An Autistic’s Thoughts On To Siri, With Love by Judith Newman

I’ve never made a ‘thought post’ like this before, or a discussion post, or anything like this, simply because I haven’t come across something that I’ve felt I was passionate enough about to write about. But this week, I have found it, and it’s for all the wrong reasons.

If you didn’t know, recently, the autistic community has been outraged by a book called To Siri, With Love by Judith Newman. The book is a memoir from a mother of an autistic boy, Gus, and her thoughts on bringing him up. Sounds like a nice, uplifting read about a mother’s love for her child, doesn’t it?

Wrong.

It’s a disgusting, dehumanizing and downright dangerous book, perpetuating stereotypes and applying 1950’s thought to 2017. I have not read the book myself, only seen quotes from it, but the quotes alone made me feel physically sick to my stomach. If you want to see a live tweet from an autistic author, reviewer and editor reading the whole book, I would check out Kaelan Rhywiol’s twitter thread. This blog post is more of an explanation of just how wrong Newman’s thoughts are, and just how dangerous they can be.

You’re probably wondering what qualifies me to make these observations and explanations. I’m just a 21-year-old blogger, what qualifies me to comment and say that these views are wrong?

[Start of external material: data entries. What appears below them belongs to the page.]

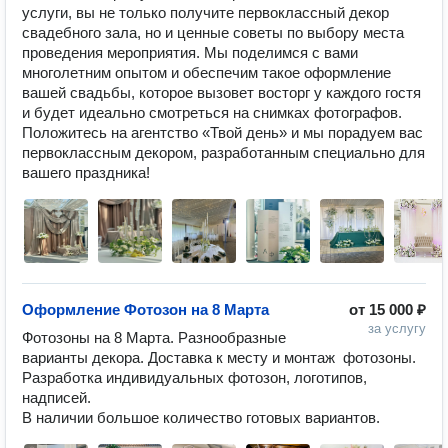
услуги, вы не только получите первоклассный декор 
свадебного зала, но и ценные советы по выбору места 
проведения мероприятия. Мы поделимся с вами 
многолетним опытом и обеспечим такое оформление 
вашей свадьбы, которое вызовет восторг у каждого гостя 
и будет идеально смотреться на снимках фотографов. 
Положитесь на агентство «Твой день» и мы порадуем вас 
первоклассным декором, разработанным специально для 
вашего праздника!
Оформление Фотозон на 8 Марта
от
15 000 ₽
за услугу
Фотозоны на 8 Марта. Разнообразные 
варианты декора. Доставка к месту и монтаж  фотозоны.

Разработка индивидуальных фотозон, логотипов, 
надписей. 

В наличии большое количество готовых вариантов.   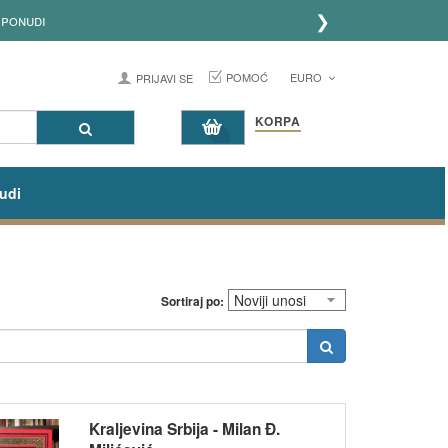
❯
POMOĆ
EURO
PRIJAVI SE
KORPA
udi
Sortiraj po:
Kraljevina Srbija - Milan Đ.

For starters, I’m autistic. Aspergers, to be exact. Secondly, I’m a writer myself, and hold a degree in Creative and Professional Writing. And thirdly, I’m a human being on planet Earth who actually has a shred of compassion for others with Aspergers, autism, and everything else to do with neurodivergence.

So, personally, I think I’m a little qualified to talk about this, even if I’m not, I’m putting my opinions out there because people need to see that this book is not in any way acceptable or correct.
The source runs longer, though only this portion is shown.